French luxury retail giant LVMH has slashed its budget for new stores and cut capital expenditure by up to 15 per cent this year to help it steer through the global slowdown.

The company, which owns brands including Louis Vuitton, Thomas Pink and Sephora, said it would not cut advertising or introduce discounts on Louis Vuitton, despite being hit by the downturn in its second half. Income fell 4.2 per cent to E1.14bn (£997m) in the six months to the end of December.

LVMH chairman and chief executive Bernard Arnault said: “The group has always emerged stronger from previous economic downturns thanks to the dynamic innovation of its brands, the quality of its products and effectiveness of its teams.”

He added that LVMH would focus on increasing its leadership in the luxury goods market worldwide in 2009, but would not give forecasts for the year.

Full-year revenue at LVMH grew 4 per cent to E17.2bn (£15bn) in 2008, with profit from recurring operations up 2 per cent to E3.6bn (£3.2bn).

Sales at its fashion and leather goods division rose 7 per cent, driven by double-digit revenue growth from Louis Vuitton. LVMH said the Asian markets in which it operates are proving resilient but that more mature markets, particularly the US, remain challenging.

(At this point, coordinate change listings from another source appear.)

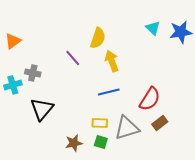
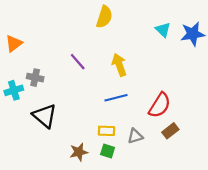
yellow semicircle: (98, 38) -> (104, 17), moved
black triangle: (42, 109) -> (45, 116), turned -30
gray triangle: (127, 128) -> (135, 136), size x0.6

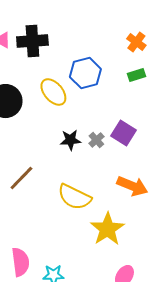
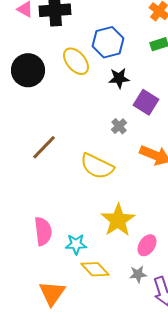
black star: (70, 140) -> (119, 78), moved
gray cross: (96, 140) -> (119, 126), moved
yellow star: (107, 229) -> (118, 220), moved

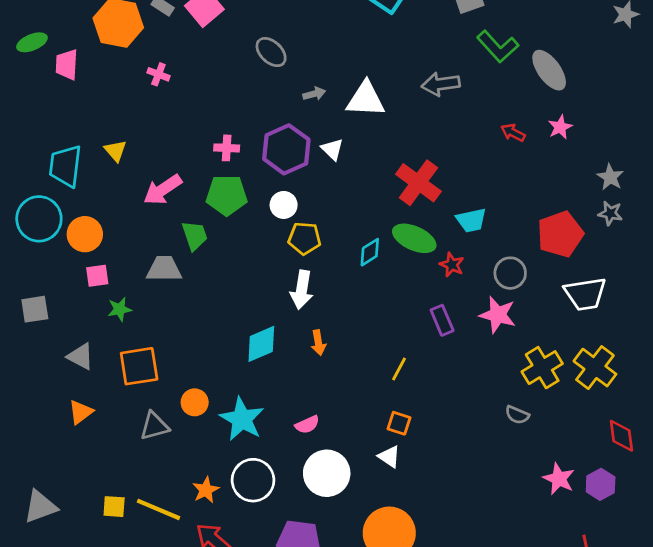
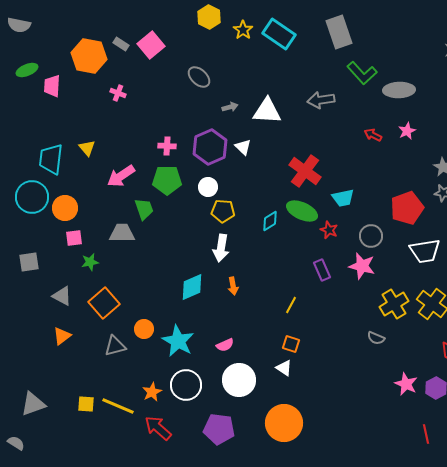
gray ellipse: (549, 70) -> (399, 90), turned -56
orange square: (139, 366) -> (104, 303), turned -32

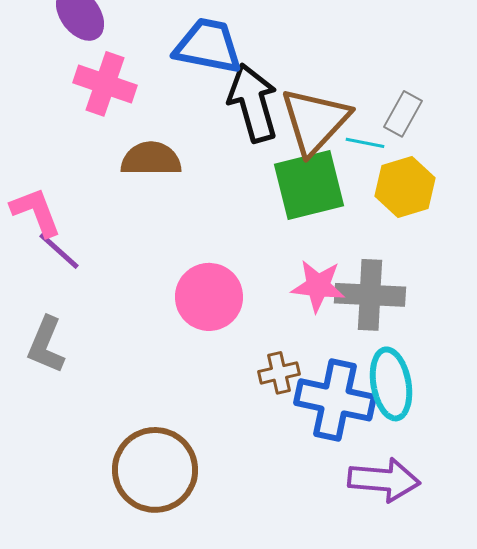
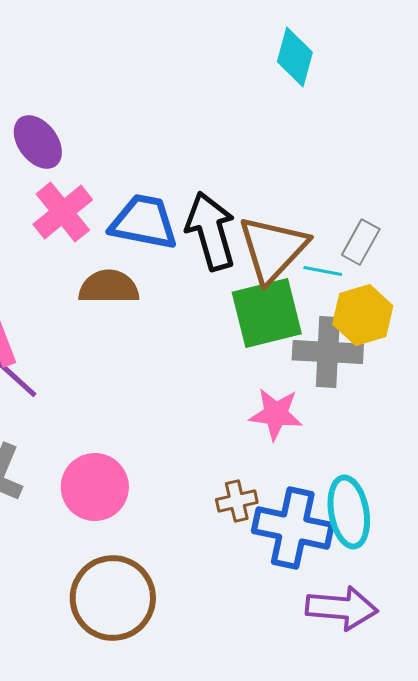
blue trapezoid: (208, 46) -> (144, 222), moved
pink cross: (105, 84) -> (63, 212), turned 32
gray cross: (370, 295) -> (328, 352), moved
pink circle: (209, 297) -> (95, 487), moved

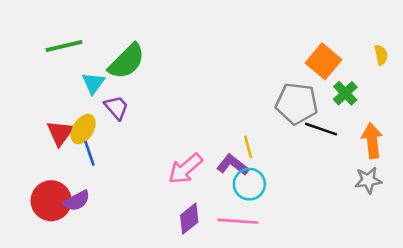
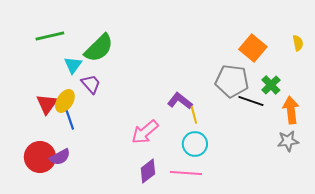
green cross: (345, 93) -> (271, 85), moved
purple L-shape: (233, 165) -> (180, 101), moved

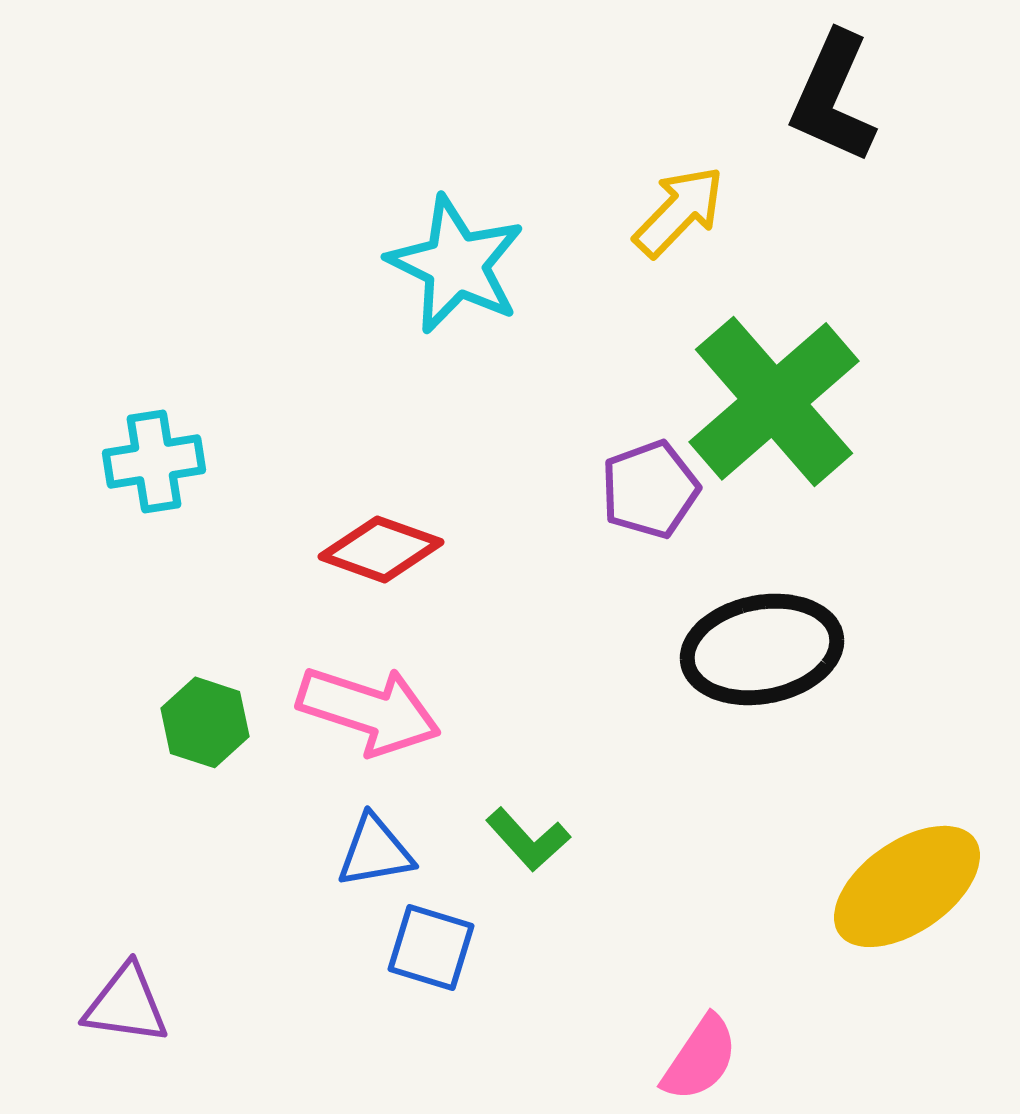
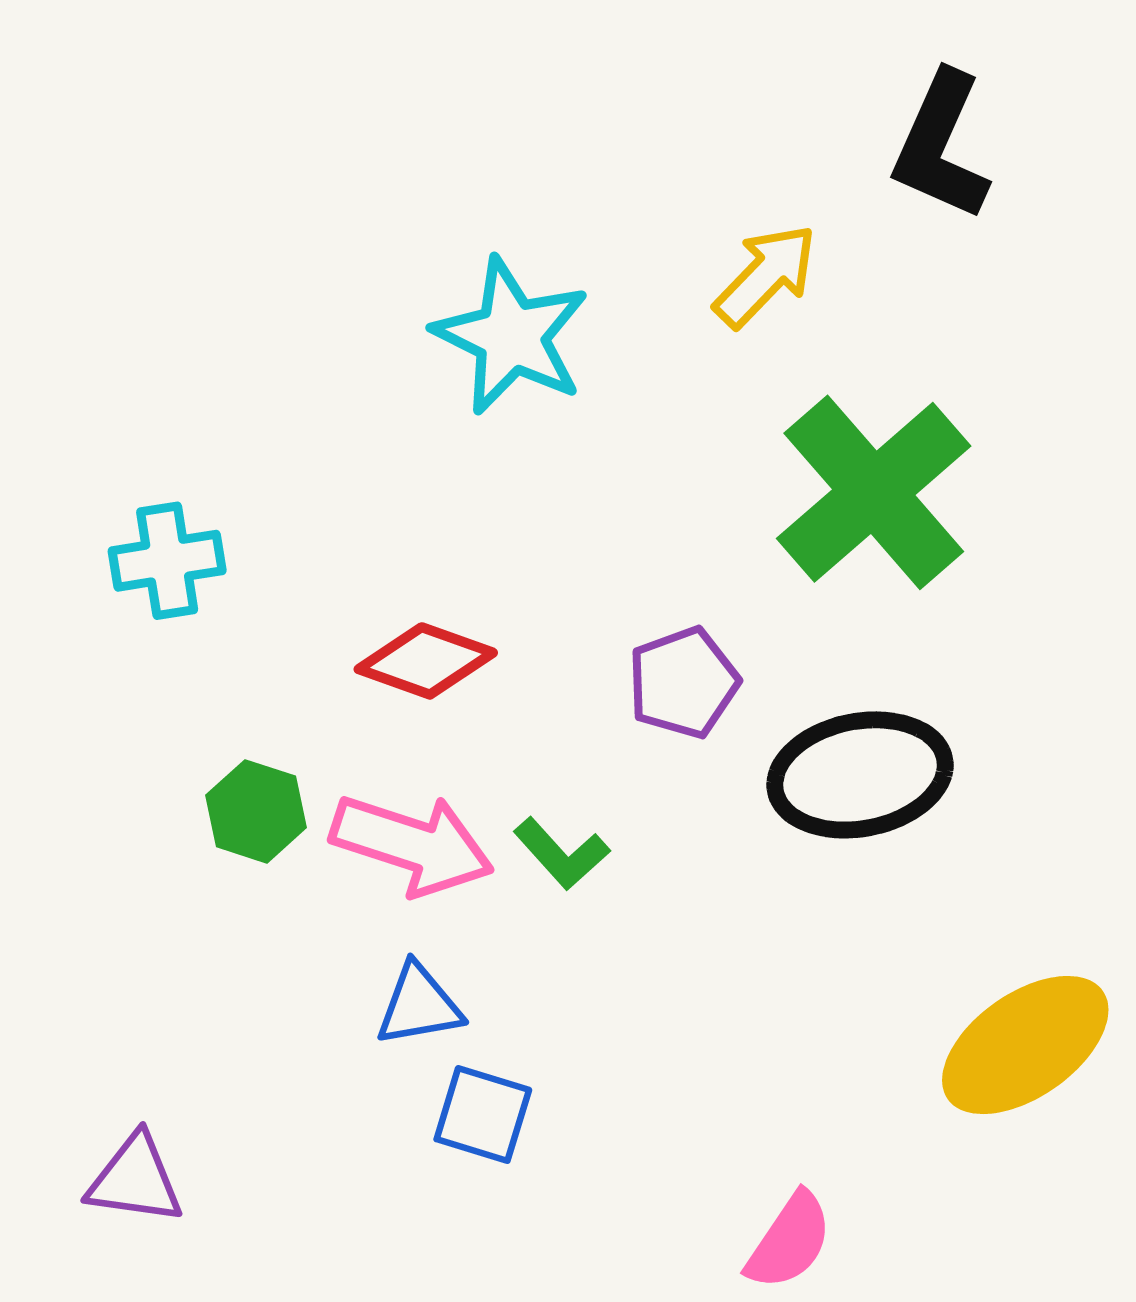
purple pentagon: (650, 489) -> (683, 683), moved
green hexagon: (205, 722) -> (256, 811), moved
green L-shape: (528, 839) -> (561, 854), moved

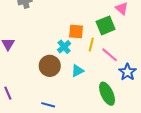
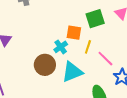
green square: (106, 25) -> (95, 19), moved
cyan triangle: (77, 71) -> (72, 72), size x1.6

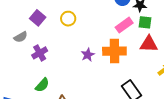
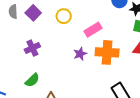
pink rectangle: (124, 25) -> (93, 30), moved
gray semicircle: (21, 37) -> (13, 12), moved, turned 112

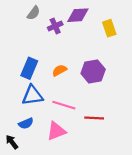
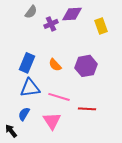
orange semicircle: (60, 70) -> (55, 65), turned -104
blue semicircle: (26, 123) -> (24, 114), turned 144
pink triangle: (56, 131) -> (52, 121), turned -42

Bernstein senior analyst Luca Solca welcomed LVMH’s decision to cut its capital expenditure. He forecast that the retailer will focus on its strongest divisions and that its Louis Vuitton arm will perform far better than the industry average this year.

He added that despite LVMH’s strong group performance, the luxury sector in which it operates is not immune to the downturn. Other luxury retailers, including Burberry, have already announced plans to cut costs to help them in the downturn.

“Scale is very important in this business and LVMH has an advantage versus smaller brands,” said Solca. “The slowdown will hit all price points."